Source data
▬▬▬▬▬▬

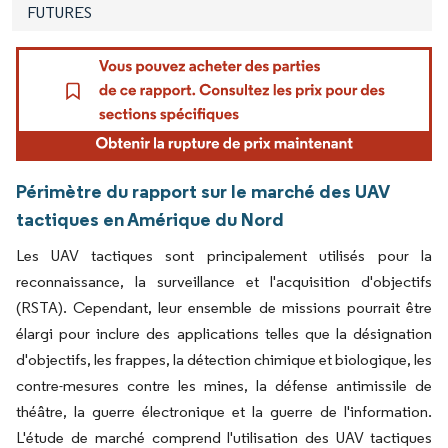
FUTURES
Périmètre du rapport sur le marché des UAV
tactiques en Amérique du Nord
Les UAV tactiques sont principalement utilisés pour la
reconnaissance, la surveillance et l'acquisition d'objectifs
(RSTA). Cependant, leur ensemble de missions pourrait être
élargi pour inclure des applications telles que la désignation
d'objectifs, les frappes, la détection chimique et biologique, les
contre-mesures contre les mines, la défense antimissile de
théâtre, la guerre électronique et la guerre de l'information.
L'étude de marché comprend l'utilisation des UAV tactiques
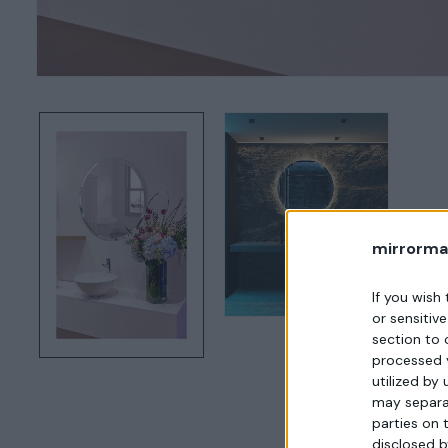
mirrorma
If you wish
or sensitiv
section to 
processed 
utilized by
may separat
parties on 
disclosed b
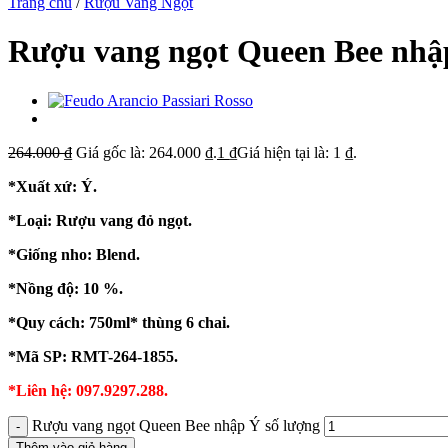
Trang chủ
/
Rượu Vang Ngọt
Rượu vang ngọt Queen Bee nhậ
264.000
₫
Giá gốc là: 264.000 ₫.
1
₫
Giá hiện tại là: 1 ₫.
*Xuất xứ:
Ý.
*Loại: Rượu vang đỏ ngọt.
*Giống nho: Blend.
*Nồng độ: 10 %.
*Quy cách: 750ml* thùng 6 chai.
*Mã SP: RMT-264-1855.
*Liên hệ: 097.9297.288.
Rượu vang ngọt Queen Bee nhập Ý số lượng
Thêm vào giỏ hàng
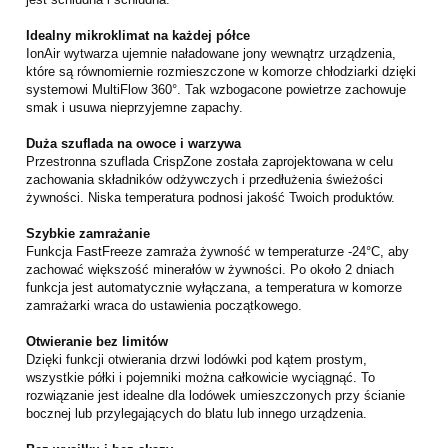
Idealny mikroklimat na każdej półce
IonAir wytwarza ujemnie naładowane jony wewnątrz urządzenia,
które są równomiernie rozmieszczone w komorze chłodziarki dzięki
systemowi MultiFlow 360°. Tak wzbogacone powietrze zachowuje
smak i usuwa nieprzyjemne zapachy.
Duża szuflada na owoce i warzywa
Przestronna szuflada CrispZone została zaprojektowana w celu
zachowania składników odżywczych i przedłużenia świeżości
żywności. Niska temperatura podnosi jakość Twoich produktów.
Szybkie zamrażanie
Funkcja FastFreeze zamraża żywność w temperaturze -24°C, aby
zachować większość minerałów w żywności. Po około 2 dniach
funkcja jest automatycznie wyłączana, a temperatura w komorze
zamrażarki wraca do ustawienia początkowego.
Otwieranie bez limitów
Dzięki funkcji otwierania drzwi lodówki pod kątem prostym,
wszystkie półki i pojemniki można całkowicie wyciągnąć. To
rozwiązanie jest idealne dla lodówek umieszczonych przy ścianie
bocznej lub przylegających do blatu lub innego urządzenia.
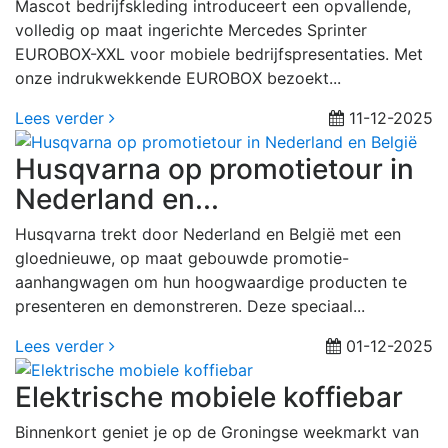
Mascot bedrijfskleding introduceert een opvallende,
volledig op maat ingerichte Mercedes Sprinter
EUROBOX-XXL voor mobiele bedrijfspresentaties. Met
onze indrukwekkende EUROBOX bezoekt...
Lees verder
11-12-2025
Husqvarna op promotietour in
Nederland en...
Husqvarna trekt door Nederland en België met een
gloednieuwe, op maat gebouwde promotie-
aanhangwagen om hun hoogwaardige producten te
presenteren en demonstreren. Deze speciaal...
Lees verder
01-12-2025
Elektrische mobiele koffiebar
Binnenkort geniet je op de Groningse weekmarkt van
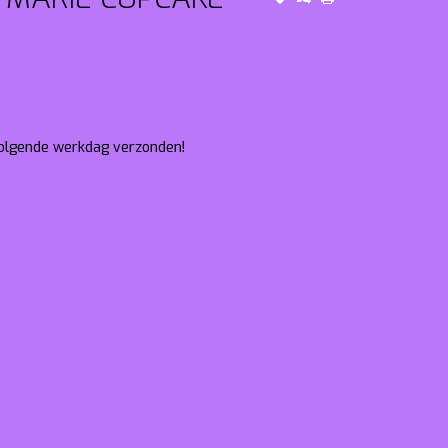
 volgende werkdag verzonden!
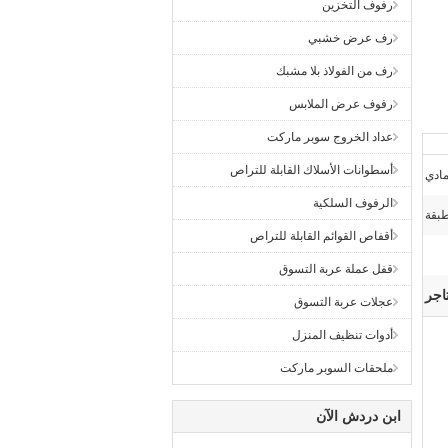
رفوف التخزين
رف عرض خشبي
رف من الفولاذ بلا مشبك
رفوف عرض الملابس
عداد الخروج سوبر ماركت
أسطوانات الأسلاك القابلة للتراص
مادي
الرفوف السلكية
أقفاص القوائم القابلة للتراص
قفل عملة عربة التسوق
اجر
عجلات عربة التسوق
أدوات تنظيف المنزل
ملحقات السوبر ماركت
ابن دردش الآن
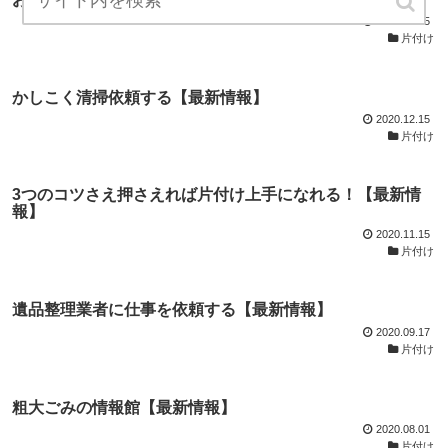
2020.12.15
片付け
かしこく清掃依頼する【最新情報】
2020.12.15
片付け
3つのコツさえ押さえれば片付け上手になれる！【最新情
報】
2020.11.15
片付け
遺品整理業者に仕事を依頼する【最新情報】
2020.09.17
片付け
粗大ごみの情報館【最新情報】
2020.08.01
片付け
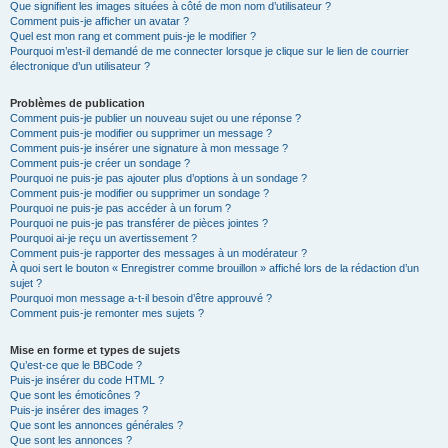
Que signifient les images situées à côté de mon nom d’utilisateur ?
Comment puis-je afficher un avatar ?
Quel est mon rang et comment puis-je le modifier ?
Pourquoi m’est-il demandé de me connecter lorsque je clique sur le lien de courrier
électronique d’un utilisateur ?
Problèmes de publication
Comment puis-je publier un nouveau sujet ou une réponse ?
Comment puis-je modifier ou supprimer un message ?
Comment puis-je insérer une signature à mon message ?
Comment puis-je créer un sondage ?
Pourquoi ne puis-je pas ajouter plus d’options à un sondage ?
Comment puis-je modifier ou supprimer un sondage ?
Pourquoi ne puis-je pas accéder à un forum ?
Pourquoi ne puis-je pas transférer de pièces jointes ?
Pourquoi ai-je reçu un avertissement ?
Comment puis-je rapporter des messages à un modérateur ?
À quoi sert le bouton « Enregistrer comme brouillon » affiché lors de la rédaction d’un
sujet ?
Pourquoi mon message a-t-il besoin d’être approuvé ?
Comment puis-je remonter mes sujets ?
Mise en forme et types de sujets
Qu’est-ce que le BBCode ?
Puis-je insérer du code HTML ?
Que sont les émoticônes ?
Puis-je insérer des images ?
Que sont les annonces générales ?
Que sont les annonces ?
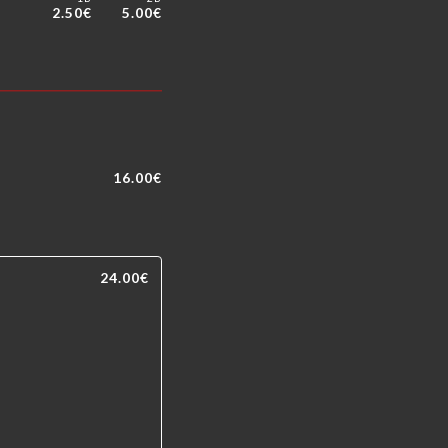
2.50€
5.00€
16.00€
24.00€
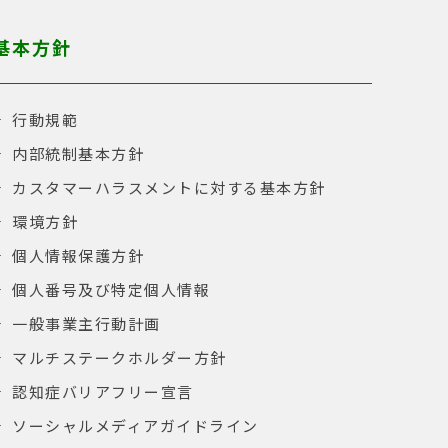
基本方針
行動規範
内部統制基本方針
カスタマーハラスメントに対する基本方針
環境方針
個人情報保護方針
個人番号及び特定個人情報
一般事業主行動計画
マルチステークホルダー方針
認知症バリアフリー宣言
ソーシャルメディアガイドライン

▬▬▬▬▬▬

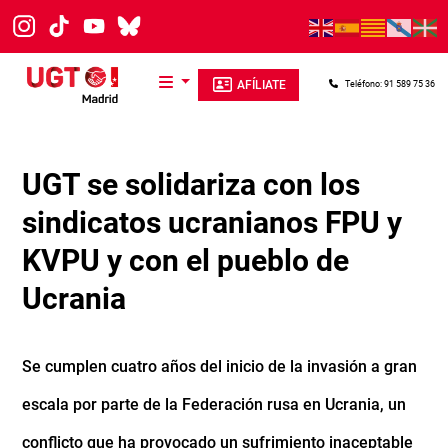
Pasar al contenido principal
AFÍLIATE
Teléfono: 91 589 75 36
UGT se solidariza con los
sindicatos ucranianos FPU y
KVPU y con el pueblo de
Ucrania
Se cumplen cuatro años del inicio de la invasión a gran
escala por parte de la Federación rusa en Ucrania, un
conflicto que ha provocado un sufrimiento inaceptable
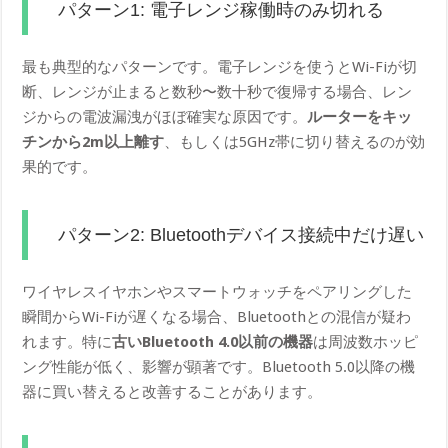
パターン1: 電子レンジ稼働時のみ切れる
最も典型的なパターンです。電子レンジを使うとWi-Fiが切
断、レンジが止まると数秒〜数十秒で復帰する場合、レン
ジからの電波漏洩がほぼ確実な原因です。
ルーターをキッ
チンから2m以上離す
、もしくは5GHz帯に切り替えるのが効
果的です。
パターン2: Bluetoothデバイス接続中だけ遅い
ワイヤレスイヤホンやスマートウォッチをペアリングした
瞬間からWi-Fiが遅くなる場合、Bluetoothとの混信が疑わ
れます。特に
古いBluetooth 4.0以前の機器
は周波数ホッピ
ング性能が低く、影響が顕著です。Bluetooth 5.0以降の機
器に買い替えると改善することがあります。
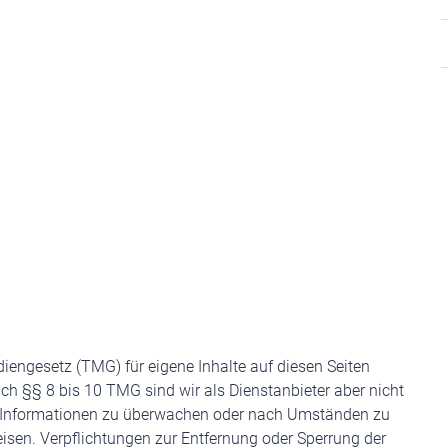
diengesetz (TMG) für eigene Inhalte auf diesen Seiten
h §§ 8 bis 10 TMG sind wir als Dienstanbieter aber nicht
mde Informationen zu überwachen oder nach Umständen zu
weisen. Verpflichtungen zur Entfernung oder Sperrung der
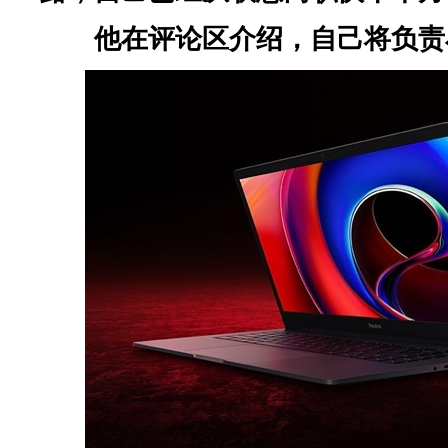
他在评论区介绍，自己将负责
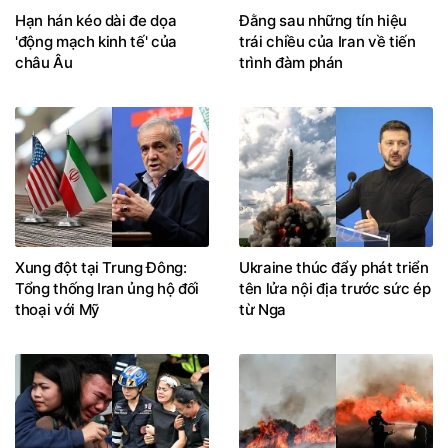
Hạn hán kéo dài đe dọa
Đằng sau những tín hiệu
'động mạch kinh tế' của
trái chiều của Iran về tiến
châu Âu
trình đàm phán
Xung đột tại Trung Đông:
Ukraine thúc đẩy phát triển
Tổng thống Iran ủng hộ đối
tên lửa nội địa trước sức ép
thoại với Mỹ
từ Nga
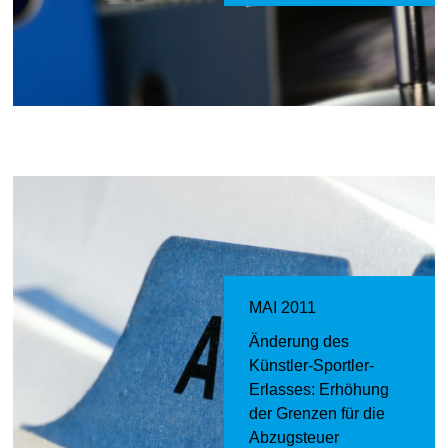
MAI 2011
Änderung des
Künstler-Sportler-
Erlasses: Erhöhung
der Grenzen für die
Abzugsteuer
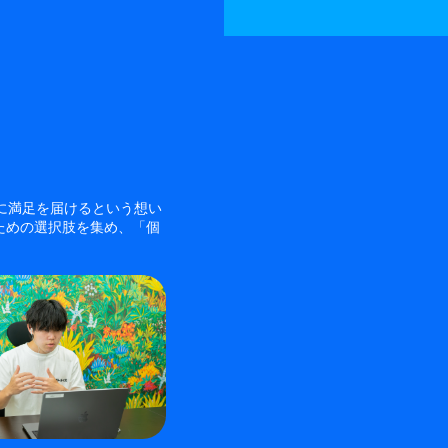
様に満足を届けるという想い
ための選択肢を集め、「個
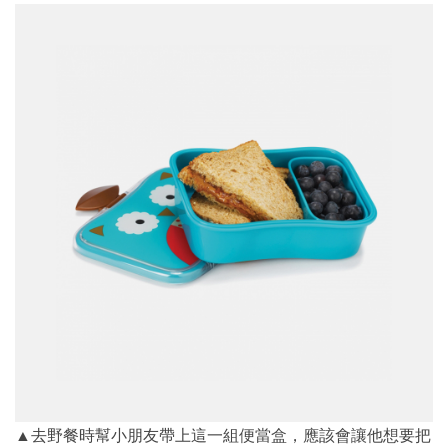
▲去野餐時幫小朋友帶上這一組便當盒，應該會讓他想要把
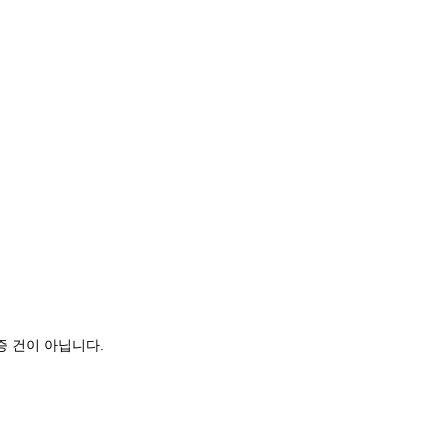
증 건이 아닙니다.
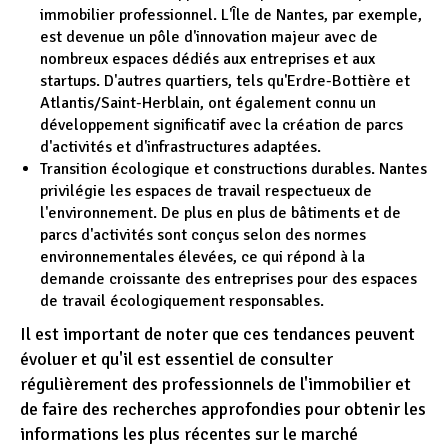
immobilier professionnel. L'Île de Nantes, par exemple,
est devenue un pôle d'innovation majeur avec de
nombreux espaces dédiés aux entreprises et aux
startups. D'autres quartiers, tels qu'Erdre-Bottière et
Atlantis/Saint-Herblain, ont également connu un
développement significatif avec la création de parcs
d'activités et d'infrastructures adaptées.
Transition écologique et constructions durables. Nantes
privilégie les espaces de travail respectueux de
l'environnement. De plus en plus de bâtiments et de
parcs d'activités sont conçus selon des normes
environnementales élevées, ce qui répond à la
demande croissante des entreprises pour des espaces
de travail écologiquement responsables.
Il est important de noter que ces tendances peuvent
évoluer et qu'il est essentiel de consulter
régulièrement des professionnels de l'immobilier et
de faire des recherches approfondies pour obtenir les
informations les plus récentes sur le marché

▬▬▬▬▬▬

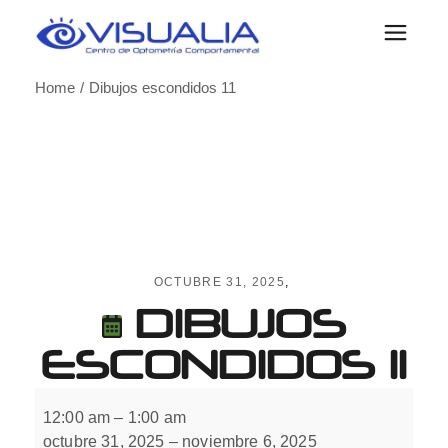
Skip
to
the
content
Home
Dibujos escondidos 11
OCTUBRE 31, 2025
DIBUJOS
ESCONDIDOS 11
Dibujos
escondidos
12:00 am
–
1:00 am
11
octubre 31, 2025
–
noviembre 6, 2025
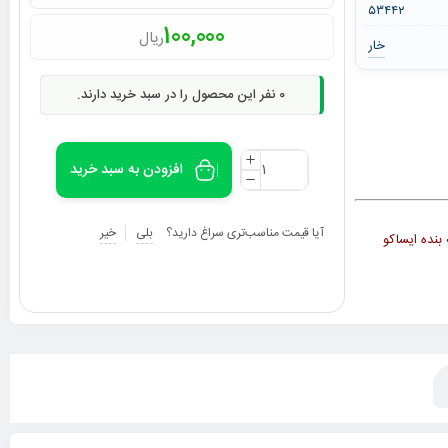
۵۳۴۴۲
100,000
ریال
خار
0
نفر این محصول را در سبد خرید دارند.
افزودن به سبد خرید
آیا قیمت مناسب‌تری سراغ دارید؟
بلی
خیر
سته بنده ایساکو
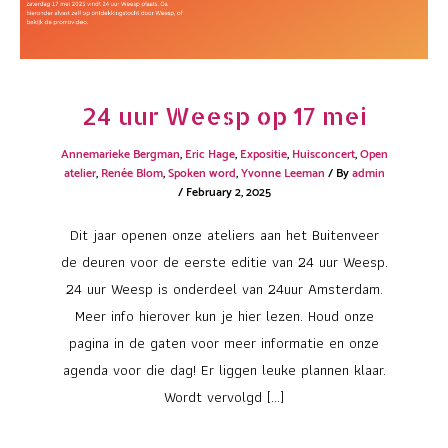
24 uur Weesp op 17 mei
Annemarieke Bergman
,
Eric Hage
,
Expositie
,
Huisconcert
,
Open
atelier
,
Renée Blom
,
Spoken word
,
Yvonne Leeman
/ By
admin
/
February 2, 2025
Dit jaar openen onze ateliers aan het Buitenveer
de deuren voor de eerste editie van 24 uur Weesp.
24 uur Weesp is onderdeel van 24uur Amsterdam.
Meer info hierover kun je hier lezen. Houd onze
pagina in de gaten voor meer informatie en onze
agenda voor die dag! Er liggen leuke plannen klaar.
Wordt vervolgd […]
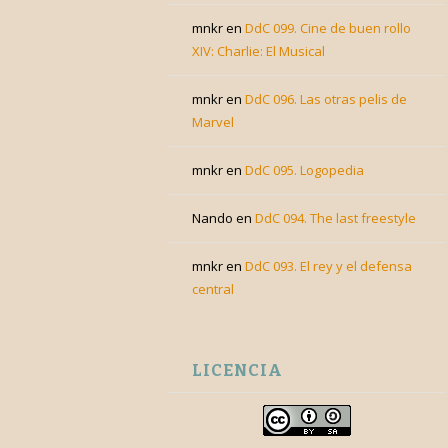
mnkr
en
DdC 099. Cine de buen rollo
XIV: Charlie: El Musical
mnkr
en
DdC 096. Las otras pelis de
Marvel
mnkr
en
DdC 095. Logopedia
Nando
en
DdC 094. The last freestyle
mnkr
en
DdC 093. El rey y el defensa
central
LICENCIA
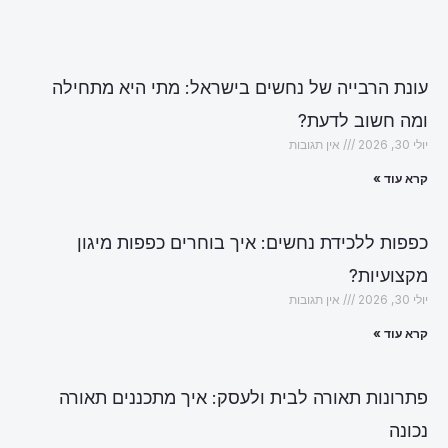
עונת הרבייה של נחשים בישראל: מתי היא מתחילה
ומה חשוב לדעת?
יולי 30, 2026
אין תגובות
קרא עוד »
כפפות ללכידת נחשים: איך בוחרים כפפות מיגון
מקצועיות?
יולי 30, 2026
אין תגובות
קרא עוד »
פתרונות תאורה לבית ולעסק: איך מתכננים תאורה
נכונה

▬▬▬▬▬▬

→ WORK TASK
What is the number of lines above that contain the word "images"? Answer with that number only.

→ WRITTEN RESPONSE
2